TOUGH DEALS IN TOUGH TIMES

By: 
Dieter C. Dammeier

All of us have been experiencing the economic recession and resulting shortfalls to state and local government revenue. As with anything else, some agencies are fairing better than others. Local governments that have had good financial planning to save money during the good times are able to whether the economic storm with little impact. Of course, local governments that spread their revenues too thin by opening non-priority services or expending unnecessary funds in purchasing real estate have found themselves having to slash compensation when the revenue shortfalls hit. Fortunately, for the three POA's below that I represent, their cities have managed to prioritize their finances enough to ensure that each city could properly staff and compensate the most important service it provides, public safety.

Cypress POA

As expected in Cypress, with current City Manager John Bahorski the POA knew it would have its hands full in negotiations. Bahorski had come to Cypress from Seal Beach and the Seal Beach police officers had warned Cypress officers that he was unsupportive of public safety. Fortunately for Cypress, the POA had become politically active and was able to cause movement through communications with the City Council directly. As a result, the Association and City ended up with a four-year contract. Year one calls for a lump sum payment of $2,550.00 and an increase in medical of $40.00 per month. Year two calls for an additional lump sum cash payment of $2,500.00 with a 2% raise in salary and a $30.00 increase in medical per month. Year three calls for a 3% increase in salary with a $25.00 per month increase in medical and year four calls for an additional 3% increase in salary with an additional $25.00 in medical.

The contentious item that surrounded Cypress POA's negotiations was the City wishing to maintain the employees' contribution toward the cost of the PERS pension. The police officers have been contributing 6.132% of the PERS contribution since implementing 3 at 50 in 2001. Given that most agencies have eliminated the employee having to pay any portion of the contribution, Cypress POA was hoping to eliminate this as well. Unfortunately, given the current atmosphere in the public toward pensions in the public sector, the POA decided to hold off on the PERS issue for another day.


Garden Grove POA

Garden Grove POA led by its President Jeff Hutchins was very successful, given the current economic climate, in obtaining low and no cost items in a two-year contract. The resulting contract called for a 0% raise in year one with a 2% salary increase in year two of the contract. Medical coverage is to increase a minimum of 5% in year two with a reopener to discuss further increases. The GGPOA was able to increase the cash out of sick time to 75% upon retirement (was at 50%). An additional 10 hour holiday was added along with the ability to sell back vacation hours to the City on an annual basis. Finally two hours per month was added to the sick leave accrual per employee.

Placentia POA

Placentia POA took a look at the City's finances prior to commencing negotiations and had the unfortunate realization of the City's bleak financial condition. Despite the City's finances, the Police Association leadership was able to convince the City that it needed to place more priority in retention of its police officers who had recently been a leaving to other agencies. The end result was a three-year contract. The biggest movement came in medical insurance. The POA was successful in having the City move from its traditional private sector model of health insurance to CalPERS for medical. Along with the switch came an increase of over $300.00 per month making the maximum City contribution $1,151.00. The contract provides a salary increase in year one of between 2.5% and 4% depending on the Consumer Price Index for Los Angeles and Orange County. In the second year of the contract an additional increase of between 2.5% and 4% will occur, again depending on CPI.

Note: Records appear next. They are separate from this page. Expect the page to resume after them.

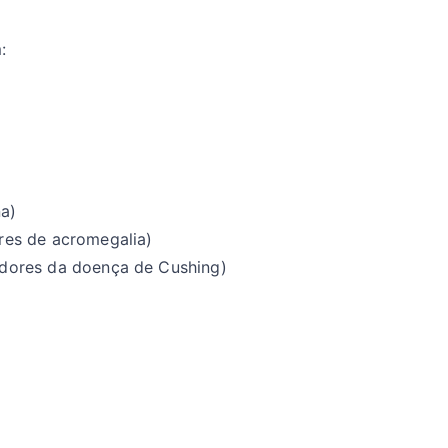
:
na)
es de acromegalia)
dores da doença de Cushing)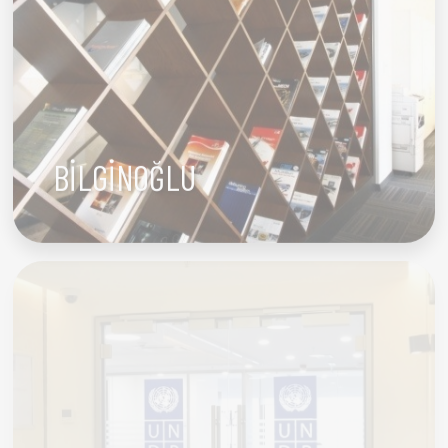
BİLGİNOĞLU
BİRLEŞMİŞ MİLLETLER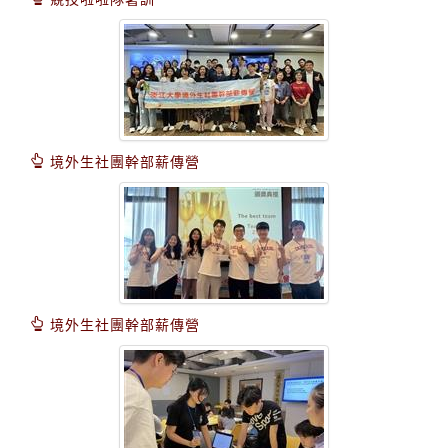
境外生社團幹部薪傳營
境外生社團幹部薪傳營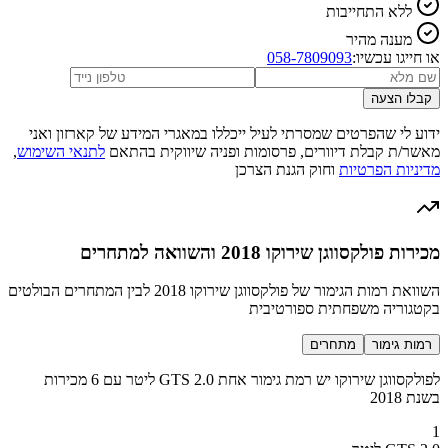
ללא התחייבות
מענה מהיר
או חייגו עכשיו:
058-7809093
קבלו הצעה
ידוע לי שהפרטים שמסרתי לעיל ייכללו במאגרי המידע של קארזון ואני
מאשר/ת קבלת דיוורים, פרסומות ופניה שיווקית בהתאם
לתנאי השימוש
,
מדיניות הפרטיות
וחוק הגנת הצרכן
מכירות פולקסווגן שירוקו 2018 והשוואה למתחרים
השוואת רמות הגימור של פולקסווגן שירוקו 2018 לבין המתחרים הבולטים
בקטגוריה משפחתית ספורטיבית
רמות גימור
מתחרים
לפולקסווגן שירוקו יש רמת גימור אחת GTS 2.0 ליטר עם 6 מכירות
בשנת 2018
1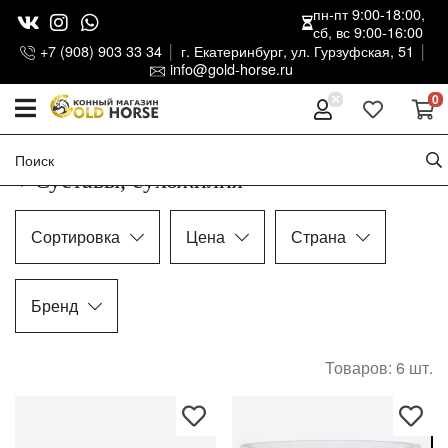
пн-пт 9:00-18:00,
сб, вс 9:00-16:00
+7 (908) 903 33 34
г. Екатеринбург, ул. Гурзуфская, 51
info@gold-horse.ru
0
Суставы, сухожилия
Сортировка
Цена
Страна
Бренд
Товаров: 6
шт.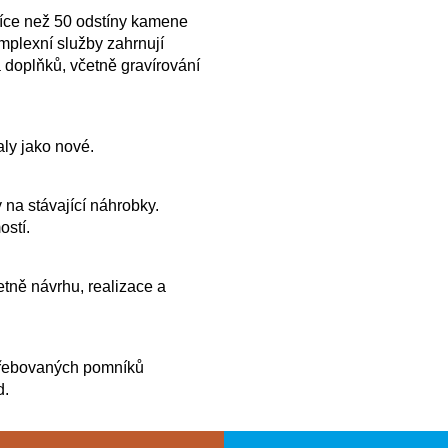
více než 50 odstíny kamene
plexní služby zahrnují
 doplňků, včetně gravírování
ly jako nové.
 na stávající náhrobky.
ostí.
tně návrhu, realizace a
řebovaných pomníků
d.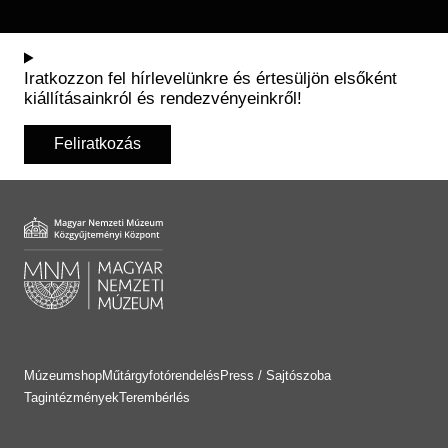
Iratkozzon fel hírlevelünkre és értesüljön elsőként
kiállításainkról és rendezvényeinkről!
Feliratkozás
Múzeumshop
Műtárgyfotórendelés
Press / Sajtószoba
Tagintézmények
Terembérlés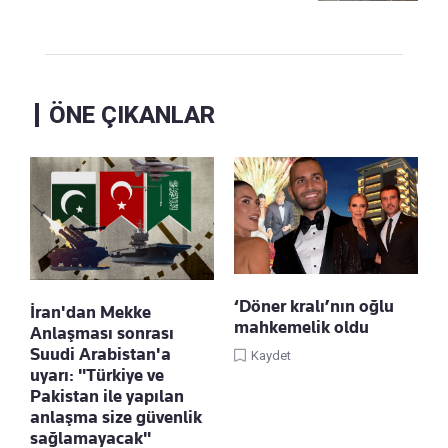
ÖNE ÇIKANLAR
‘Döner kralı’nın oğlu
İran'dan Mekke
mahkemelik oldu
Anlaşması sonrası
Suudi Arabistan'a
Kaydet
uyarı: "Türkiye ve
Pakistan ile yapılan
anlaşma size güvenlik
sağlamayacak"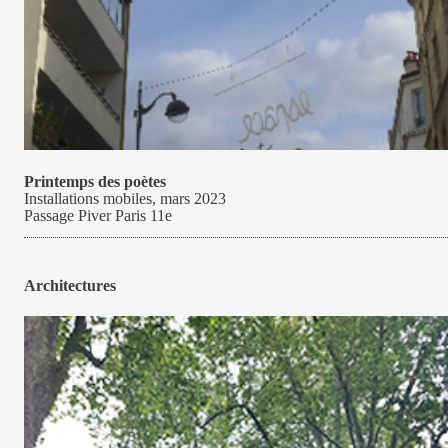
Printemps des poètes
Installations mobiles,
mars 2023
Passage Piver Paris 11e
Architectures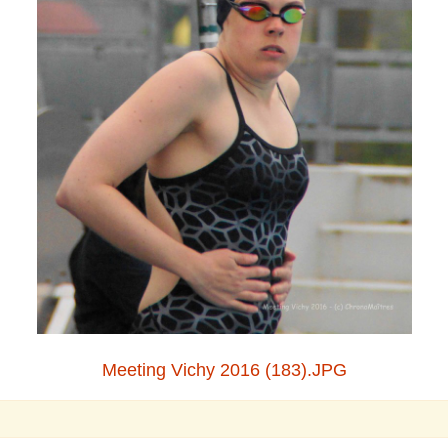
Meeting Vichy 2016 (183).JPG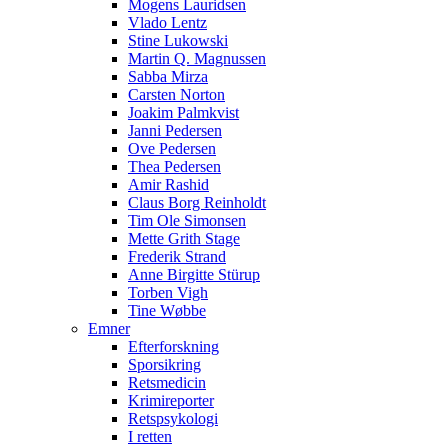
Mogens Lauridsen
Vlado Lentz
Stine Lukowski
Martin Q. Magnussen
Sabba Mirza
Carsten Norton
Joakim Palmkvist
Janni Pedersen
Ove Pedersen
Thea Pedersen
Amir Rashid
Claus Borg Reinholdt
Tim Ole Simonsen
Mette Grith Stage
Frederik Strand
Anne Birgitte Stürup
Torben Vigh
Tine Wøbbe
Emner
Efterforskning
Sporsikring
Retsmedicin
Krimireporter
Retspsykologi
I retten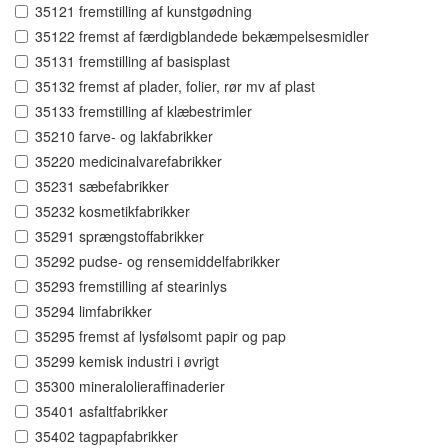
35121 fremstilling af kunstgødning
35122 fremst af færdigblandede bekæmpelsesmidler
35131 fremstilling af basisplast
35132 fremst af plader, folier, rør mv af plast
35133 fremstilling af klæbestrimler
35210 farve- og lakfabrikker
35220 medicinalvarefabrikker
35231 sæbefabrikker
35232 kosmetikfabrikker
35291 sprængstoffabrikker
35292 pudse- og rensemiddelfabrikker
35293 fremstilling af stearinlys
35294 limfabrikker
35295 fremst af lysfølsomt papir og pap
35299 kemisk industri i øvrigt
35300 mineralolieraffinaderier
35401 asfaltfabrikker
35402 tagpapfabrikker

A team approach was developed to determine the compensation increase for year three. The City will survey the community to determine the viability of a tax revenue increase to fund public safety. If a positive response comes out, the City will place such a measure on the ballot for the voters and of course the Police Officers Association will support the measure. In the event of new revenue being approved by the voters, the officers would receive in the third year of the contract an increase of between 3% and 8% depending on their compensation position in Orange County compared to the other police agencies at this time. Additionally, reopeners in the medical insurance are provided for each year with the City picking up at a minimum one half of any increases in the CalPERS insurance rates.

As you can see, while times are tough, there are still cities out there that are not falling in line with the anti-public employee tune of cut and slash at all costs by using the economy as an excuse. While under our current conditions, the contracts of the recent past are not in abundance, there are still decent deals to be had with the right amount of effort put in by the association as well exemplified by the above three police associations.